The property owner would pay for the materials while the County would take responsibility for installing them in a new drain, said County Stormwater Engineer Mike Novotney who discussed the proposal at Monday’s Stormwater Advisory Board meeting.

“I think the (Development and Stormwater Management) Department and the property owner has an interest in making sure that the infrastructure is in good condition. I view this as good public relations, to work with our fee payers and meet in the middle in terms of cost,” said Novotney.

The process is like one that the Porter County Highway Department is currently developing, Novotney said, where it will replace a property owner’s driveway culvert that is in the county right-of-way and roadside ditches as long as the owner agrees to pay for materials and replacing of pavement.

County Commissioner and Stormwater Board member Jeff Good said the County has received several requests for culvert replacements as many are getting older or worn. He said he and Highway Superintendent Andy McKay and the Department of Development and Stormwater Management Director Robert Thompson have met to see what the County is responsible for from a legal standpoint.

“We thought we could be proactive and try to come up with a program that would work for everybody,” Good said.

There is a state law that gives county drainage boards the ability to form cost-sharing programs for private crossings, Indiana Code 36-9-27-72.

Good said that as the County is getting grants for road paving from the state, it would like to undertake getting the culverts upgraded to have good drainage structures for the roads.

“I think it might slow us up in the beginning but I think once we get the ball rolling, it’s going to help our roadway drainage,” said Good. “From the perspective of the Board of Commissioners, we feel this is something we needed to check off the list.”

County Surveyor and Stormwater Board member Kevin Breitzke agreed that coordinating with the Highway Department would help with getting the right-sized culverts and elevations.

Good asked his colleagues on the advisory board to send any suggestions they have to the department staff so a final resolution can be decided on soon.

MS4 update

Also during the meeting, Senior Stormwater Specialist Reggie Korthals with Butler, Fairman and Seufert advised the board on items to look out for in the upcoming changes to the Municipal Separate Stormwater Sewer System (MS4) permitting process.

Governmental entities within a designated urbanized map would be able to file reports to the state under the same general permit, although each entity would have their own separate number for the permit, she said.

“It saves you from duplicating work and its saves a bit of money in the long run,” Korthals said. Which entities can be included in the general permit would depend on the 2010 Census data, she added.

Korthals said she sees the state requiring more documentation from local governments as “the focus is going to be on compliance” with more audits and inspections.
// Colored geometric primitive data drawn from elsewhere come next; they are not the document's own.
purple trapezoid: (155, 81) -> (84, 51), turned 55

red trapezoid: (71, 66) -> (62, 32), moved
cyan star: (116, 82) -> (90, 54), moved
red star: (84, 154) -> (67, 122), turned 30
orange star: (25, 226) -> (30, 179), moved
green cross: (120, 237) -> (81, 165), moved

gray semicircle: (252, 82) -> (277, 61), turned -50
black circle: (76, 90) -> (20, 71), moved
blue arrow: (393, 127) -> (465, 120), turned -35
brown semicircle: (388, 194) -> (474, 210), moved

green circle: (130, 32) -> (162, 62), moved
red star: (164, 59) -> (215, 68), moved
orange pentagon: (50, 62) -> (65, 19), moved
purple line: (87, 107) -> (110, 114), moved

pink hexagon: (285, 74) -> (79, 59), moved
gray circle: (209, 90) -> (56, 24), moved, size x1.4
She also encouraged the Porter County Stormwater Management Board to look at what it’s doing and not be short on the six minimum control measures for the MS4 permit which include public education and outreach, illicit discharge detection and elimination, construction site runoff and control for new developments and pollution prevention for municipal operations.

Tanner Trace appeal

In requests, the board heard a petition by Tanner Trace resident Donald Trowbridge to waive the stormwater fee for a 1’ x 60’ strip of land that is past the east dead-end of Alled Dr.

Given the small size of the parcel, Novotney said staff recommends the fee be reduced to $10 per year. The parcel is non-buildable and is going to remain in its natural condition, he said.
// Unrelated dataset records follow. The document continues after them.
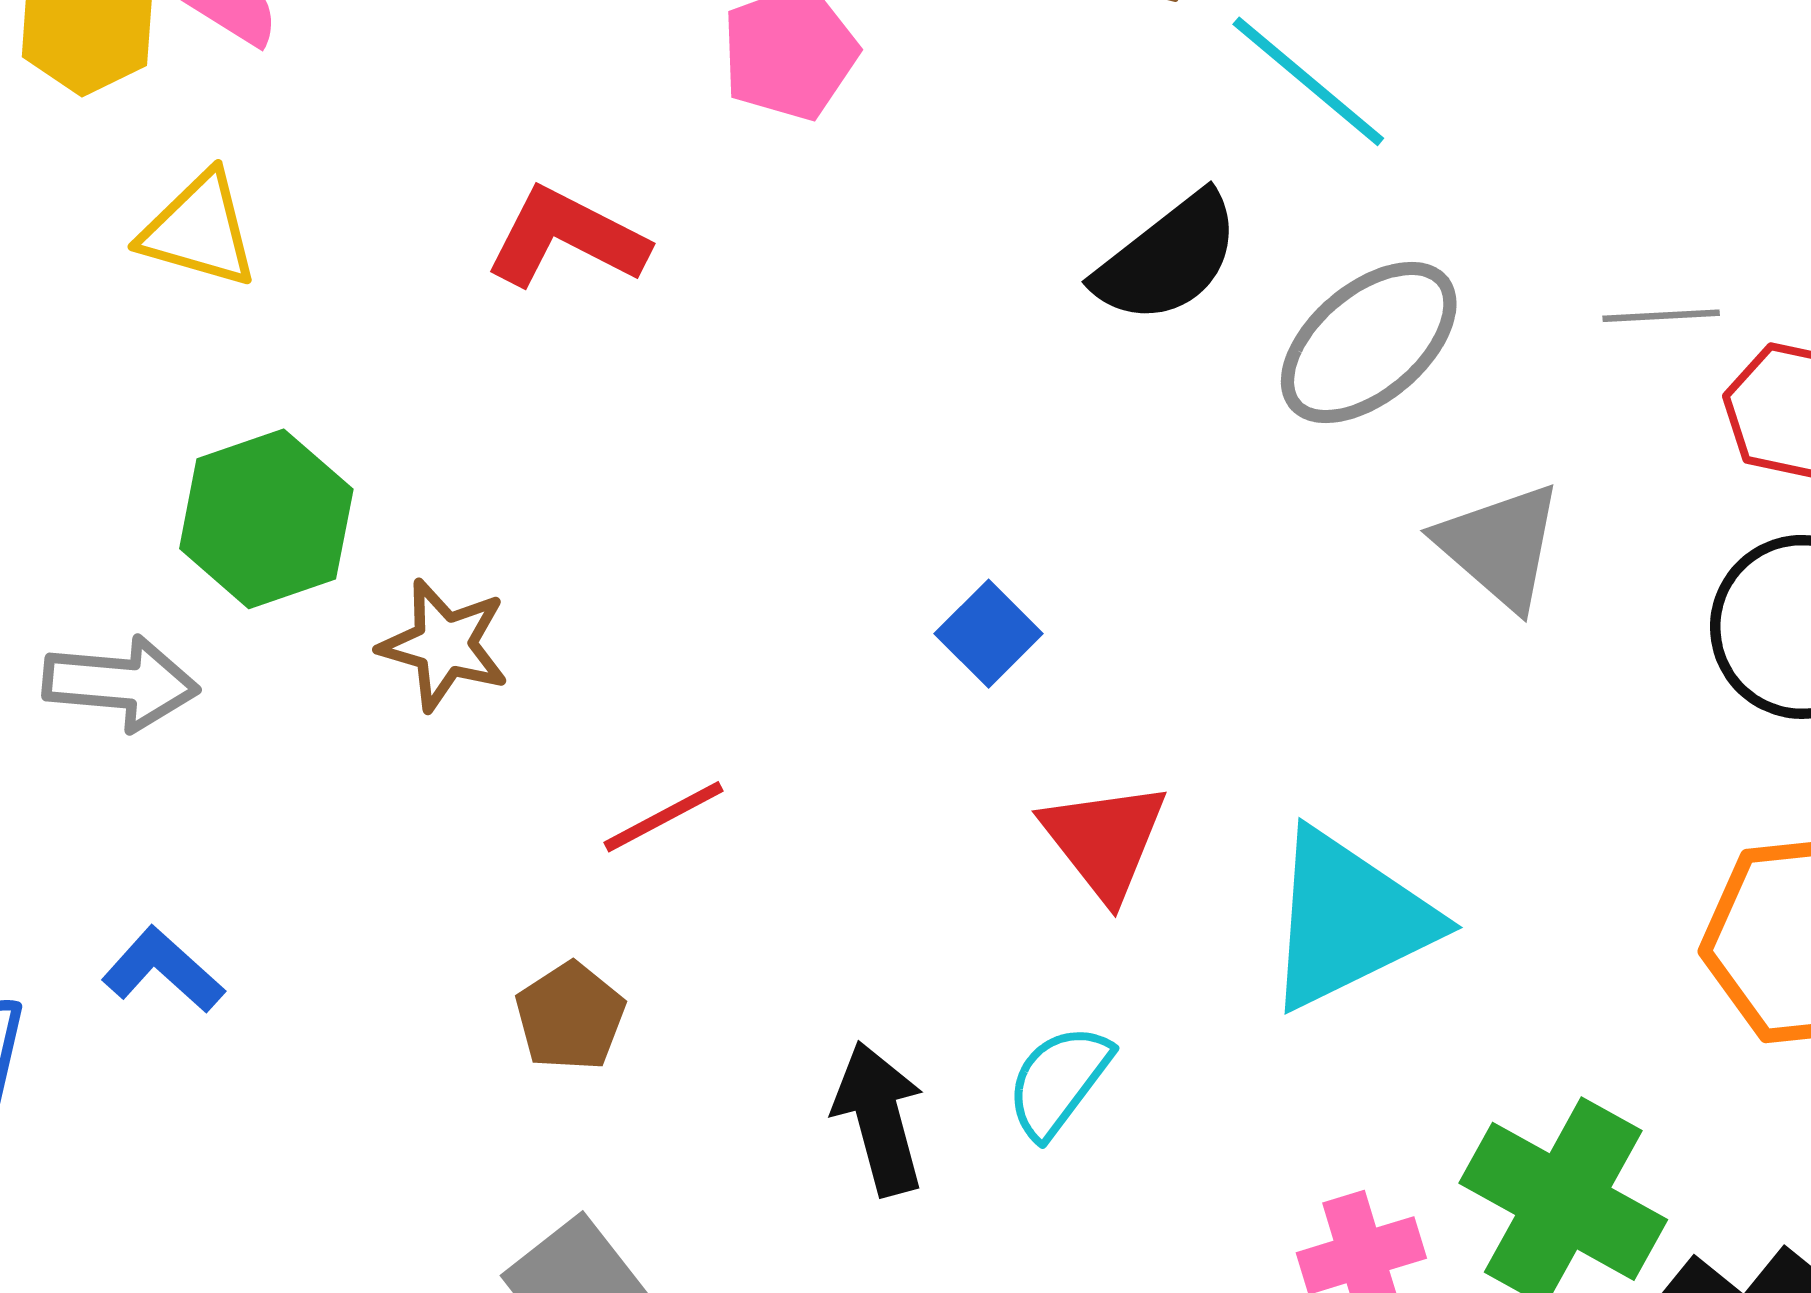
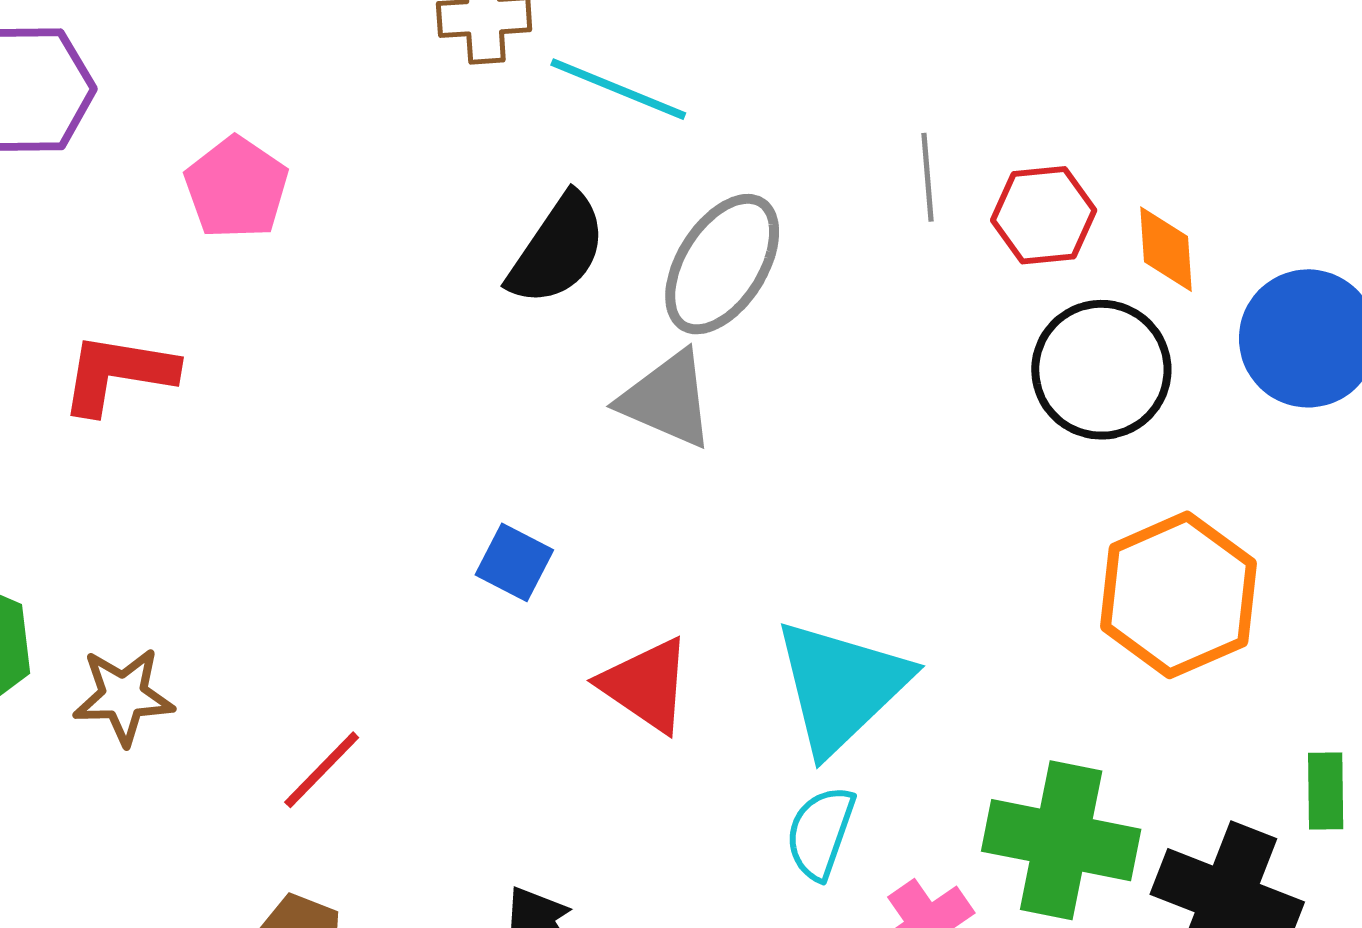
gray line: (1661, 316) -> (927, 177), turned -74
gray triangle: (1500, 546) -> (667, 399), moved
cyan semicircle: (1059, 1081) -> (820, 833), moved

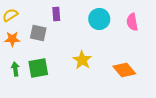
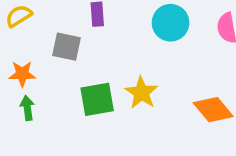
orange star: (12, 39) -> (22, 74), moved
green square: (38, 68) -> (97, 99), moved

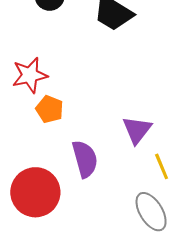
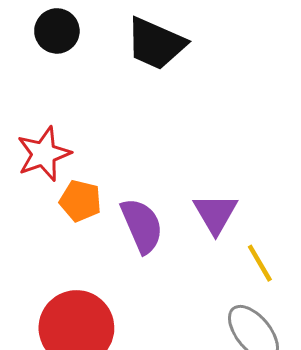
purple semicircle: (85, 159) -> (142, 226), moved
The advisory board voted unanimously to recommend the fee reduction to Stormwater Management Board which will vote on the issue under the consent agenda at its meeting next week.


Novotney also mentioned that the department will have a total of eight interns working for them this summer, four of whom will be collecting data for the drainage infrastructure system.

Due to the more than average amount of rain the past two months, the department has received more complaints than usual, Novotney said. The data collected by the interns will help the department address more issues, he said.